Dans un arrêt du 30 juin 2021 (Cass. soc., 30 juin 2021, n°19-18.533 FS-B, F. c/ Sté BT France), la Chambre sociale de la Cour de cassation a considéré que le juge saisi d’une demande de résiliation judiciaire du contrat de travail doit examiner l’ensemble des griefs invoqués au soutien de celle-ci, quelle que soit leur ancienneté.

En l’espèce, la demanderesse invoquait des manquements de son employeur survenus trois ans plus tôt. La Cour d’appel avait alors déclaré la demande de résiliation judiciaire prescrite au motif que les faits allégués étaient trop anciens. La Cour de cassation casse cet arrêt et apporte une précision inédite quant à l’indifférence relative à l’ancienneté des griefs invoqués.

 

Qu’est ce qu’une demande de résiliation judiciaire et quelles sont ses conditions de mise en ½uvre ?

En application de l’article 1217 du Code civil, la résiliation judiciaire peut être demandée par le salarié en cas d’inexécution par son employeur, d’une obligation découlant du contrat de travail. Cette demande sera formée devant le juge prud’homal afin que soit prononcée la rupture du contrat de travail.

Néanmoins, la résiliation judiciaire n’étant pas une prise d’acte, sa mise en ½uvre suppose une poursuite du contrat de travail, jusqu’à la décision des juges du fond. Le contrat de travail qui serait rompu par le salarié, mettant fin de son propre fait aux relations contractuelles, s’interprète comme une résiliation unilatérale rendant irrecevable l’action en résiliation judiciaire. Ce principe connait toutefois des exceptions.

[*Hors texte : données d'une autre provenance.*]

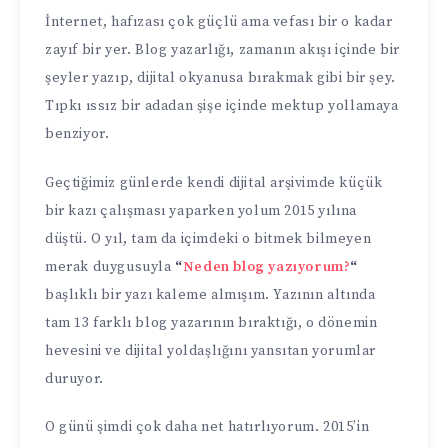
İnternet, hafızası çok güçlü ama vefası bir o kadar
zayıf bir yer. Blog yazarlığı, zamanın akışı içinde bir
şeyler yazıp, dijital okyanusa bırakmak gibi bir şey.
Tıpkı ıssız bir adadan şişe içinde mektup yollamaya
benziyor.
Geçtiğimiz günlerde kendi dijital arşivimde küçük
bir kazı çalışması yaparken yolum 2015 yılına
düştü. O yıl, tam da içimdeki o bitmek bilmeyen
merak duygusuyla
“
Neden blog yazıyorum?
“
başlıklı bir yazı kaleme almışım. Yazının altında
tam 13 farklı blog yazarının bıraktığı, o dönemin
hevesini ve dijital yoldaşlığını yansıtan yorumlar
duruyor.
O günü şimdi çok daha net hatırlıyorum. 2015’in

De plus, pour que la résiliation judiciaire soit prononcée aux torts de l’employeur, les manquements reprochés par le salarié doivent être suffisamment graves pour empêcher la poursuite du contrat de travail. Cette rupture produit les effets d’un licenciement sans cause réelle et sérieuse (Cass. soc., 20 janvier 1998, n° 95-43.350 PF :  RJS 3/98 n° 286) ou d’un licenciement nul. Dans le cas contraire, le demandeur est débouté et le contrat de travail se poursuit. L’employeur ne peut pas invoquer l’action en justice introduite par son salarié pour le licencier.

 

L’indifférence quant à la recevabilité de la demande de résiliation judiciaire mais l’influence sur le degré de gravité du manquement et sur la prescription d’autres demandes

L’arrêt du 30 juin 2021 apporte de nouvelles précisions concernant l’ancienneté des faits allégués par le salarié à l’appui du manquement de son employeur. Les juges du fond saisis d’une demande de résiliation judiciaire, doivent prendre en compte la totalité des griefs invoqués par le salarié. L’ancienneté de ceux-ci n’ont aucune incidence sur leur recevabilité. Ainsi, tous les griefs sont examinés, sans exception.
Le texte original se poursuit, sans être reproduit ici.